Provided records>
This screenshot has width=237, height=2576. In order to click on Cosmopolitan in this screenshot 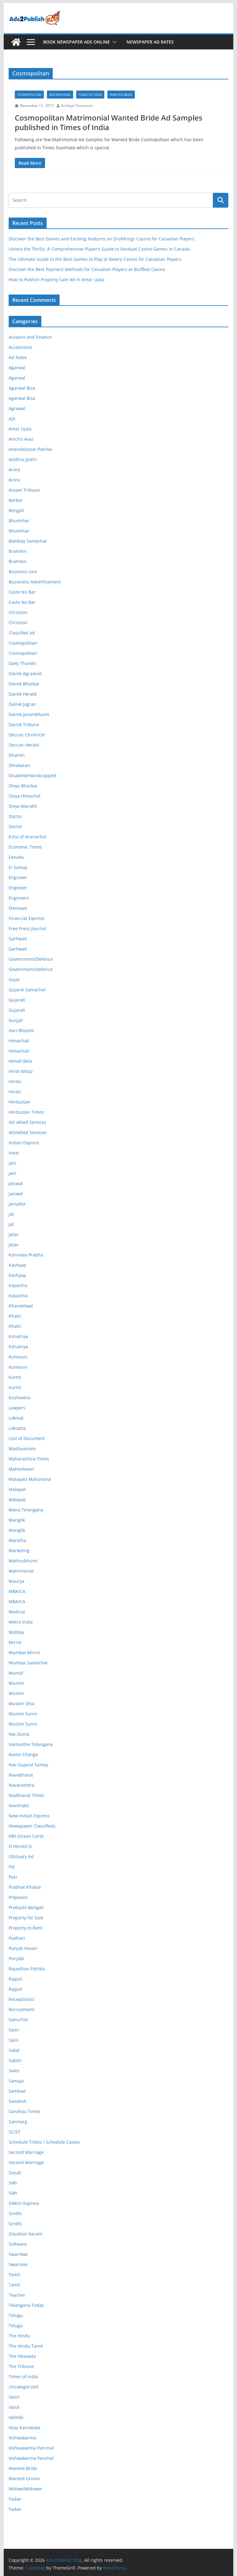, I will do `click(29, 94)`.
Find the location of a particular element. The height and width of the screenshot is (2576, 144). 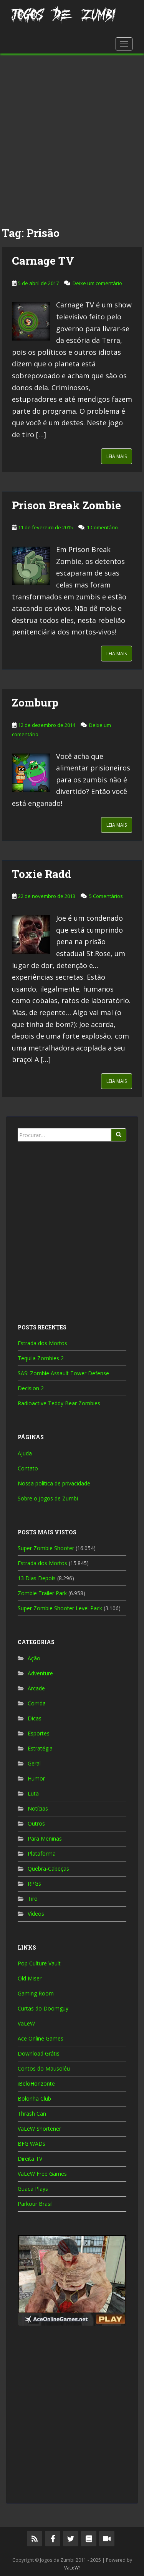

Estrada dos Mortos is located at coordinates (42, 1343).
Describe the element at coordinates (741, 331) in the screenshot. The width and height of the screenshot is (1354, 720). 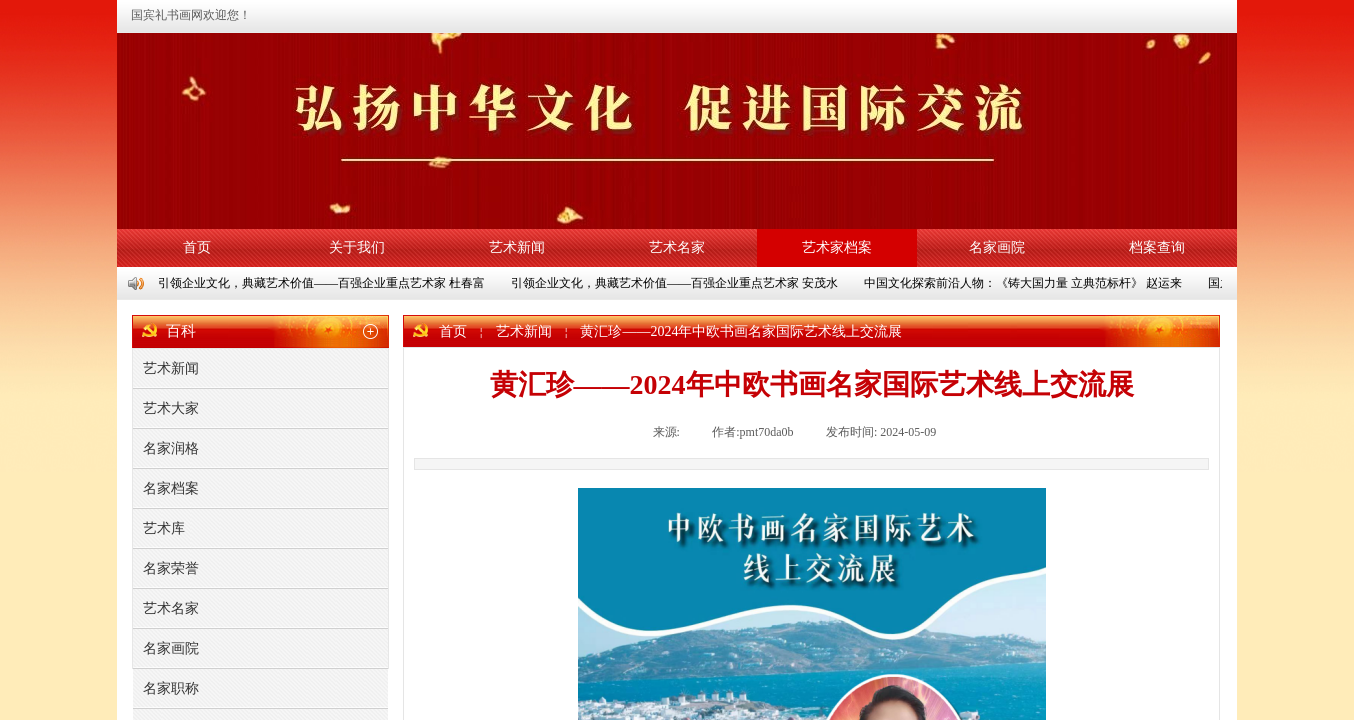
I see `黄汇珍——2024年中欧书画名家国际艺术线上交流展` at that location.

Assigned task>
Only the lines from the one with "Find the location" through the final line of the entries belong in the answer, set down exactly, with both ends included and no pictures.

Response area>
Find the location of a particular element. The height and width of the screenshot is (2576, 144). 

Estrada dos Mortos is located at coordinates (42, 1343).
Describe the element at coordinates (741, 331) in the screenshot. The width and height of the screenshot is (1354, 720). 
I see `黄汇珍——2024年中欧书画名家国际艺术线上交流展` at that location.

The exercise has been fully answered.